Another Monday equals another book review.
Today’s review is all around Katherine Arden’s much anticipated sequel to The Bear and the Nightingale, The Girl in the Tower. As the saying goes, with great anticipation comes with great responsibility, or something like that, so I went into The Girl in the Tower with high than normal expectations.
Did The Girl in the Tower live up to the world Arden created in her last novel? Keep on reading to find out my thoughts and opinions.
_ _ _
The Girl in the Tower (Winternight Trilogy #2) by Katherine Arden
Publisher: Del Rey (December 5, 2017)
Print Length: 363 pages
Audiobook Length: 13 hrs and 2 mins
Narrator: Kathleen Gati
Orphaned and cast out as a witch by her village, Vasya’s options are few: resign herself to life in a convent, or allow her older sister to make her a match with a Moscovite prince. Both doom her to life in a tower, cut off from the vast world she longs to explore. So instead she chooses adventure, disguising herself as a boy and riding her horse into the woods. When a battle with some bandits who have been terrorizing the countryside earns her the admiration of the Grand Prince of Moscow, she must carefully guard the secret of her gender to remain in his good graces—even as she realizes his kingdom is under threat from mysterious forces only she will be able to stop.
Another atmospheric entry in The Winternight Trilogy.
Once again Adren is able to create a vivid depiction of medieval Russia with rich characters and a strong foundation of fairy tales.
Reading how Vasya is growing into her own, both as a woman and as a ‘witch’ is incredibly interesting.

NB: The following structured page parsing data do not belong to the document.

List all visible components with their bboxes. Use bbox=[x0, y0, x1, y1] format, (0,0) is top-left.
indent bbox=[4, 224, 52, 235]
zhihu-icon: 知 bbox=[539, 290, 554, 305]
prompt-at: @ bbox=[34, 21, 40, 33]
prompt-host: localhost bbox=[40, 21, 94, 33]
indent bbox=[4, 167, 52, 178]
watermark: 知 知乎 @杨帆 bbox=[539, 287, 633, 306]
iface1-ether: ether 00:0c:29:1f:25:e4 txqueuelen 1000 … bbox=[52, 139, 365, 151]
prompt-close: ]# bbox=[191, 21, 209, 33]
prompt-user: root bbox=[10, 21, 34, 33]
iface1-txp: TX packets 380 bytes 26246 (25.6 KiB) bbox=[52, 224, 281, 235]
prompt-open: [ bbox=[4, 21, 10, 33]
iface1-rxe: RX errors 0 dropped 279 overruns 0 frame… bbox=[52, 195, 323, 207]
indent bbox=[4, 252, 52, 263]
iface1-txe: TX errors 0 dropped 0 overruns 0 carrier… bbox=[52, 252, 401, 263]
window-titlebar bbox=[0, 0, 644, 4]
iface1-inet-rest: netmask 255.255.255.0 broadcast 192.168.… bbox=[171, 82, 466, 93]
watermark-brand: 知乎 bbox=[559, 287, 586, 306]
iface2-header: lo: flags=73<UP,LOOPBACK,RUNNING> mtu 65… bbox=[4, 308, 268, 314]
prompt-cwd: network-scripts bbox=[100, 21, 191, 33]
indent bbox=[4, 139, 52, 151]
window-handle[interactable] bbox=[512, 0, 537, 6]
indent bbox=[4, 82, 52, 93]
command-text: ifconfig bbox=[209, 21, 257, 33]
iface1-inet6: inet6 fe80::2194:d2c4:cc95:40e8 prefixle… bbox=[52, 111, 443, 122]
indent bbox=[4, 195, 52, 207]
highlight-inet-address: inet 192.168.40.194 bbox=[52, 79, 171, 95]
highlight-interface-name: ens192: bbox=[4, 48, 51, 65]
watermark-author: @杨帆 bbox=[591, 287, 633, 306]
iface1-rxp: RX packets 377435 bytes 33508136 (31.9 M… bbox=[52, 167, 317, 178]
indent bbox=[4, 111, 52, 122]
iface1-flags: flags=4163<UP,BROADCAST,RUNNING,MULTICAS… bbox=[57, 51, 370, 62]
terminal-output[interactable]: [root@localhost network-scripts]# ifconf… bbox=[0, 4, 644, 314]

She’s starting to shed the whine I felt she had in The Bear and the Nightingale, going so far as to take her niece under her care. Unfortunately, I don’t much care for Olga and Sasha’s treatment of Vasya. They are quick to blame their younger sister for their misfortunes, and while some of it could be argued as Vasya’s fault, I felt that it made both of the characters come across as immature.
The greatest strength The Girl in the Tower has is its continual reliance on dark Russian fairy tales. Sometimes, while I read, I will make notes on points in a novel I either want to touch on or research further. More than once during my reading of The Girl in the Tower I found myself jotting down this or that in order to further engross myself in the world Arden was creating by research the tales that were inspiring Vasya, Morozko, and the fire bird.
Unlike in my review for The Bear and The Nightingale, I’m actually rather glad I chose to listen to the audiobook version of The Girl in the Tower. While my criticism of having to rewind passages due to description still stands, there was even more Russian influence in this novel compared to its predecessor, and as such I think it helped me enjoy it more.
Overall Rating: 3.5 out of 5 stars.
_ _ _
And there is my review for The Girl in the Tower by Katherine Arden. Do you have an atmospheric fairy tale, Russian or otherwise, that you think I should check out? Leave it as a comment below and help my TBR grow.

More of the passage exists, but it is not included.